Comentarista: Se você tem o cool preto você não é branco e não tem o direito de ser racista.
Eu fico puto com esses pardos que se dizem brancos só que tem o cool mais preto do que o Vini Jr quando tá com a luz apagada, claramente não são brancos, porque branco é quem tem pouca melanina e a cor do buraco diz muito sobre a quantidade de melanina que você tem, por tanto você até pode ficar branco na luz clara mas se você tem o botão escuro você não é branco, por tanto não pode ser racista e nem descriminar os outros.
Coloque a mão na consciência!😡
William: 😂😂 Cada coisa que a gente lê.
Nunca olhei esse lugar de difícil acesso visual.

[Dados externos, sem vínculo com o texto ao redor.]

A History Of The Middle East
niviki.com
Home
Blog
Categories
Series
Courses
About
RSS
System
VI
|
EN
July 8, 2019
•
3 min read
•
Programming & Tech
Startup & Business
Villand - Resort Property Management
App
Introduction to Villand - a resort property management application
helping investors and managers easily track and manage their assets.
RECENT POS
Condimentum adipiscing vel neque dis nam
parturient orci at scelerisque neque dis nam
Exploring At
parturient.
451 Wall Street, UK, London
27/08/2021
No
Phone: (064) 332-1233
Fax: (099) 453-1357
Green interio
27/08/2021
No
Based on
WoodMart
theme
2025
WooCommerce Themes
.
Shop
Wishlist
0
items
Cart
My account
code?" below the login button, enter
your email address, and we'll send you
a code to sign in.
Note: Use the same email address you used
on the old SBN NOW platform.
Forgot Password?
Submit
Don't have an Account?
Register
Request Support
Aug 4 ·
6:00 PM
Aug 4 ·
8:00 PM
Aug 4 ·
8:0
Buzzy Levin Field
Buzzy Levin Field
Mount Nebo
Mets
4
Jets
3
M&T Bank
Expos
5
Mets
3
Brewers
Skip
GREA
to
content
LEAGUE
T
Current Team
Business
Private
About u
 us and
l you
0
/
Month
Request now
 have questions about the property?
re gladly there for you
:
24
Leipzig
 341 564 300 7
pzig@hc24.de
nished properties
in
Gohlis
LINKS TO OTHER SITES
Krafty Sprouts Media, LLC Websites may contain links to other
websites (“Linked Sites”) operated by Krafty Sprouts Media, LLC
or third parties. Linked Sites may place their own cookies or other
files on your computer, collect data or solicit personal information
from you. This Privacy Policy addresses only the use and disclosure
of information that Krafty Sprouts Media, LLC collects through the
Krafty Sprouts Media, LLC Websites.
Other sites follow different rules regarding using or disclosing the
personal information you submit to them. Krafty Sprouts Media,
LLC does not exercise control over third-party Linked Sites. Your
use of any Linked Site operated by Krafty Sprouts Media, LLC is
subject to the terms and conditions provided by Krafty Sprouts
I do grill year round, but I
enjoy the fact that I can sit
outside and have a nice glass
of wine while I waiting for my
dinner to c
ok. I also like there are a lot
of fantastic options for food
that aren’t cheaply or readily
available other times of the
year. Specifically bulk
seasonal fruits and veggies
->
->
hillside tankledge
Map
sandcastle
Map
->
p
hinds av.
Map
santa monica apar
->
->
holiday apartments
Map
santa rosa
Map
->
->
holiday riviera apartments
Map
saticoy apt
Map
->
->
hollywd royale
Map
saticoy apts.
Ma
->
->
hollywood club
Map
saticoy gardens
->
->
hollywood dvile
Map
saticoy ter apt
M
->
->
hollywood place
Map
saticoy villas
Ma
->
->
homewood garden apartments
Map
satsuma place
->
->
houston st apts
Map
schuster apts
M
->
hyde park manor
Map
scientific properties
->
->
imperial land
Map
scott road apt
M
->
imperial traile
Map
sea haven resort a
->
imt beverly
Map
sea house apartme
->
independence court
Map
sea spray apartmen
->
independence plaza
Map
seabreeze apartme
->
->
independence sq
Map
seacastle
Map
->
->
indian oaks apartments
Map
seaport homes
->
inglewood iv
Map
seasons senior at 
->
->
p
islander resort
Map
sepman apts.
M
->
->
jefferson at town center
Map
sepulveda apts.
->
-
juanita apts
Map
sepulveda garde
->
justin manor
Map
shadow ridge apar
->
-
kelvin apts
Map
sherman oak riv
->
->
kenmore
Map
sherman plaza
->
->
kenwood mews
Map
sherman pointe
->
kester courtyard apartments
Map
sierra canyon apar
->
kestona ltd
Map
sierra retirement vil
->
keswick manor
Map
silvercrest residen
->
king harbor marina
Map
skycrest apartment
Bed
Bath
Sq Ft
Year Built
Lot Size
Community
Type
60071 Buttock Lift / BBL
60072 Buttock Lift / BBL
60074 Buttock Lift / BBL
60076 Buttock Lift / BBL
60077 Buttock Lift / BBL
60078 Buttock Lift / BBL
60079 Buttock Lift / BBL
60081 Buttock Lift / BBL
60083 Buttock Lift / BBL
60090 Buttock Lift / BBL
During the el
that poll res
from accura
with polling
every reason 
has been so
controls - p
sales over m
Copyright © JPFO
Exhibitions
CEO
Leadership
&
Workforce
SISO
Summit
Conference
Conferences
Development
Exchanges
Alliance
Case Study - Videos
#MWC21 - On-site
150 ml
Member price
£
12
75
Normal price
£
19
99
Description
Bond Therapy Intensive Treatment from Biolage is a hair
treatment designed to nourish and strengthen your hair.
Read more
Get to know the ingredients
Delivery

No meu caso nem precisa, sou negro se tiver essa parte intima branca vai ser uma aberração 😂.
Mas o que mais me chamou atenção foi o "direito de ser racista" para quem tem fiofó branco!!
Por aí a gente já vê o nível do pensador.
Eu defendo que pardo é pardo.
Até o IBGE já tem essa classificação.
Pretos no Brasil são só 10%.
Mas tenho uma pergunta recorrente que ninguém responde.
Se o pardo se considerar negro (preto) não é racismo.
Porque quando ele se considerar branco é racismo!?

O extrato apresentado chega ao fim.